• _TO DO_:
Gather every line of the entries that includes the word "spazio".

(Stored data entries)
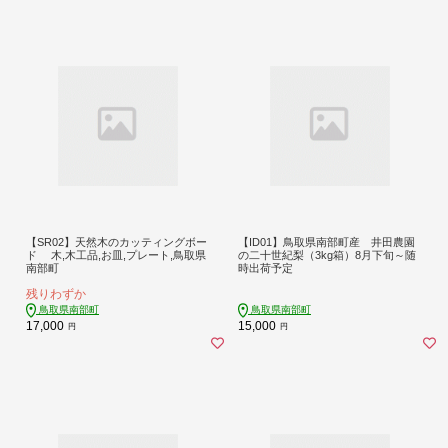
【SR02】天然木のカッティングボー
【ID01】鳥取県南部町産 井田農園
ド 木,木工品,お皿,プレート,鳥取県
の二十世紀梨（3kg箱）8月下旬～随
南部町
時出荷予定
残りわずか
鳥取県南部町
鳥取県南部町
17,000
15,000
円
円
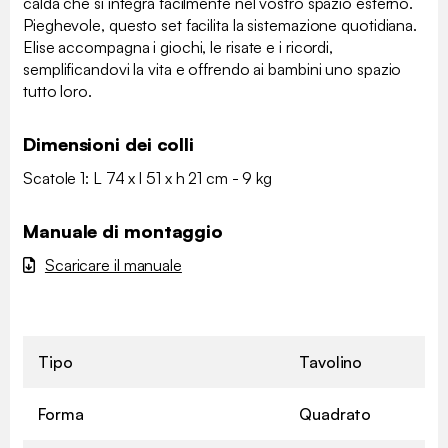
calda che si integra facilmente nel vostro spazio esterno.
Pieghevole, questo set facilita la sistemazione quotidiana.
Elise accompagna i giochi, le risate e i ricordi,
semplificandovi la vita e offrendo ai bambini uno spazio
tutto loro.
Dimensioni dei colli
Scatole 1: L 74 x l 51 x h 21 cm - 9 kg
Manuale di montaggio
Scaricare il manuale
Tipo
Tavolino
Forma
Quadrato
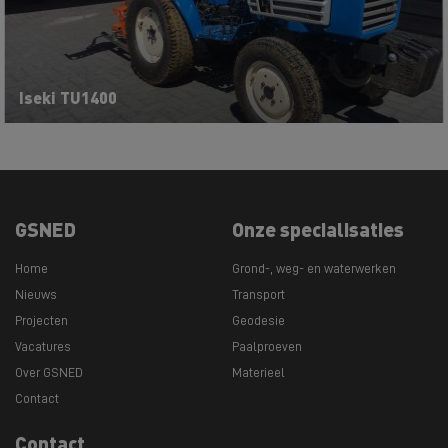
Iseki TU1400
GSNED
Onze specialisaties
Home
Grond-, weg- en waterwerken
Nieuws
Transport
Projecten
Geodesie
Vacatures
Paalproeven
Over GSNED
Materieel
Contact
Contact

• _WRITTEN RESPONSE_:
calda che si integra facilmente nel vostro spazio esterno.
semplificandovi la vita e offrendo ai bambini uno spazio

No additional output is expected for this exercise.